Modeling Uncertainty In Predicting Emotional Attributes From Spontaneous Speech
Kusha Sridhar, Carlos Busso
-
SPS
IEEE Members: $11.00
Non-members: $15.00Length: 12:30
A challenging task in affective computing is to build reliable speech emotion recognition (SER) systems that can accurately predict emotional attributes from spontaneous speech. To increase the trust in these SER systems, it is important to predict not only their accuracy, but also their confidence. An intriguing approach to predict uncertainty is Monte Carlo (MC) dropout, which obtains predictions from multiple feed-forward passes through a deep neural network (DNN) by using dropout regularization in both training and inference.
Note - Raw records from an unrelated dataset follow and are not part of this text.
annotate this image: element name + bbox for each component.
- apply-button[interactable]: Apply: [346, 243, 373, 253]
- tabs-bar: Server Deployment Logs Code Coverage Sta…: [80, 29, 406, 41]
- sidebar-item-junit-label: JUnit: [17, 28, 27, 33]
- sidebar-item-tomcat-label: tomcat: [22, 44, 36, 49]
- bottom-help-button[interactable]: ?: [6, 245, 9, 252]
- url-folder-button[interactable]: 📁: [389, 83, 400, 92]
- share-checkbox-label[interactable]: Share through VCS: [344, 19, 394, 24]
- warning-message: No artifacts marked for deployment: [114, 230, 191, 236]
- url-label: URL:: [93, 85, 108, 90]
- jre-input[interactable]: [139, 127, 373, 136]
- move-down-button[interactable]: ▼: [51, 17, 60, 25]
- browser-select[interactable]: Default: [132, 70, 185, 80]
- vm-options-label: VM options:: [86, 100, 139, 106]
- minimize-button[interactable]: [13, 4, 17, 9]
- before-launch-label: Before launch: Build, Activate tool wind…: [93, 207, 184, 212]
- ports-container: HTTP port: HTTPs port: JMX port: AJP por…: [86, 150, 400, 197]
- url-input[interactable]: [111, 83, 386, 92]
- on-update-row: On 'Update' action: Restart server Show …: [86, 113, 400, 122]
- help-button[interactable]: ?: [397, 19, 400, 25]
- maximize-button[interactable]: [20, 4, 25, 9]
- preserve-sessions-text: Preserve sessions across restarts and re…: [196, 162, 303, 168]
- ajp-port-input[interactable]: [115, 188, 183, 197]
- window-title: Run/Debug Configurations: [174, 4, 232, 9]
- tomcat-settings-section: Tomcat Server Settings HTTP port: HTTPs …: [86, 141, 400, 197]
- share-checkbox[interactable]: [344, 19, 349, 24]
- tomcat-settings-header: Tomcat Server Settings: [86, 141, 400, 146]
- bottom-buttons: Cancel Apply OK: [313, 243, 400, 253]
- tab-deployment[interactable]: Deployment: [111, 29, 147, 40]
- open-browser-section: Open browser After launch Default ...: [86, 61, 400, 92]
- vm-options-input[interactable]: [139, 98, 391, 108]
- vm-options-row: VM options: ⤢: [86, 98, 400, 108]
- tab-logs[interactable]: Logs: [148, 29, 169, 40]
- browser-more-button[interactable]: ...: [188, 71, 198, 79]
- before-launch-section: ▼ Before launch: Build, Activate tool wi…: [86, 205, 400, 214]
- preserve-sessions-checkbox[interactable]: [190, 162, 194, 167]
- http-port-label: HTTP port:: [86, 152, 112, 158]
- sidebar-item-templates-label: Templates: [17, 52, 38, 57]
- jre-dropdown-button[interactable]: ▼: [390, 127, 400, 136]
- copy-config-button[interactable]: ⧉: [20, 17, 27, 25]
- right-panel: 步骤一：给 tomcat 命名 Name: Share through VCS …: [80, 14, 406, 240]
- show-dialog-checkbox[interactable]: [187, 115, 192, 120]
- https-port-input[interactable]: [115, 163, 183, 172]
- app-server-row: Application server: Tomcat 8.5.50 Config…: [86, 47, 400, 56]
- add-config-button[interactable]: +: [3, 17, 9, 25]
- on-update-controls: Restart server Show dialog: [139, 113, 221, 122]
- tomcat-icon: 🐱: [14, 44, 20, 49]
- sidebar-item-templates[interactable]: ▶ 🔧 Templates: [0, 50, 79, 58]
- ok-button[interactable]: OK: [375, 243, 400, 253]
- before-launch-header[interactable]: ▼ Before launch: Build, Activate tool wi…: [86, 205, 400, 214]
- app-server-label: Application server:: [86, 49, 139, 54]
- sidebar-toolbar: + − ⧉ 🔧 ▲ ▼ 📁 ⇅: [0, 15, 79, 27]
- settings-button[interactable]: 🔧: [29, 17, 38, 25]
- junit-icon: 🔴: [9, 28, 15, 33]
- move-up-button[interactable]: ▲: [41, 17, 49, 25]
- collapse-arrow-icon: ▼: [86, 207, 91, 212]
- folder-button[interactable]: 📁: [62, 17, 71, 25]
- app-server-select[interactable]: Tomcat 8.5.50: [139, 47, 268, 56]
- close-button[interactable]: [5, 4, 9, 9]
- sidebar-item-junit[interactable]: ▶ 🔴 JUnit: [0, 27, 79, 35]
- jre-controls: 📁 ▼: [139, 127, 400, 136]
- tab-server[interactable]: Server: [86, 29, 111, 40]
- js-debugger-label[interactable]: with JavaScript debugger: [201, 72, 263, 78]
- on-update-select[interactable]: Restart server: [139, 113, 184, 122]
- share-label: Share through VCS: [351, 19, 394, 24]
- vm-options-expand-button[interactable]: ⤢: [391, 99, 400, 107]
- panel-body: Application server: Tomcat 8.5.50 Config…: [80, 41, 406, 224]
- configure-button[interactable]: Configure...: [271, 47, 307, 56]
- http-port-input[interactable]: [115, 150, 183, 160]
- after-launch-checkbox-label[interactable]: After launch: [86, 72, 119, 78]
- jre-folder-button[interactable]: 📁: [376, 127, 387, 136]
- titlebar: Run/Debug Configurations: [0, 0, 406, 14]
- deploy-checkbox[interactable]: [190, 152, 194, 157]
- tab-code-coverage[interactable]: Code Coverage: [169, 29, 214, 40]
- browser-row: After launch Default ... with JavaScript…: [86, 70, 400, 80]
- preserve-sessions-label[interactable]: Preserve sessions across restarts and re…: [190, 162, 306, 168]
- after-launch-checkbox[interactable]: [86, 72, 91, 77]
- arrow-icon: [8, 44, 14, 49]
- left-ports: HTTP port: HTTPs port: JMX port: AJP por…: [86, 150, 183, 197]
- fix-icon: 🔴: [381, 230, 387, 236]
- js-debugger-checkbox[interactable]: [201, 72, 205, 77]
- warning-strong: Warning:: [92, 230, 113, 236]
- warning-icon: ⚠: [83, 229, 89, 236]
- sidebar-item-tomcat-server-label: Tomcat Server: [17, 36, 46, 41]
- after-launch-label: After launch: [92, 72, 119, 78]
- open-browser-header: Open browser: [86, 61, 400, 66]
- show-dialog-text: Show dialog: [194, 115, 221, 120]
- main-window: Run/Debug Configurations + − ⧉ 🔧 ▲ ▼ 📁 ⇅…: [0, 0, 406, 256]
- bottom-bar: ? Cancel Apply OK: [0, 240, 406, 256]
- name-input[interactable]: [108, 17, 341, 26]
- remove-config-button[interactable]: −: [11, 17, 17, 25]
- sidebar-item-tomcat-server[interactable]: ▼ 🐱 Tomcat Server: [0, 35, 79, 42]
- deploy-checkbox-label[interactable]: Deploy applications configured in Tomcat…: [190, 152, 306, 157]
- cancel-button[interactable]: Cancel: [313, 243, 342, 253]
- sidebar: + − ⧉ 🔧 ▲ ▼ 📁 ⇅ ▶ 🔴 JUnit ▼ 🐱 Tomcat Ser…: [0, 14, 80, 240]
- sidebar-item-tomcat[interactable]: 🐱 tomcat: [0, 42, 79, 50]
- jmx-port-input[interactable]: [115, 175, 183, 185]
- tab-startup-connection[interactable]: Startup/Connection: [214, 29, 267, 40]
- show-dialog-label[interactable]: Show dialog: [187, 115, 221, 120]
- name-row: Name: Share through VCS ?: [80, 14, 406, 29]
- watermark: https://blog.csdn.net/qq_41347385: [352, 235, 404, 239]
This study evaluates this approach with regression models to predict emotional attribute scores for valence, arousal and dominance. The analysis illustrates that predicting uncertainty in this problem is possible, where the performance is higher for samples in the test set with lower uncertainty. The study evaluates uncertainty estimation as a function of the emotional attributes, showing that samples with extreme values have lower uncertainty. Finally, we demonstrate the benefits of uncertainty estimation with reject option, where a classifier can decline to give a prediction when its confidence is low. By rejecting top 25% of the test set with the highest uncertainty, we achieve relative performance gains of 7.34% for arousal, 13.73% for valence and 8.79% for dominance.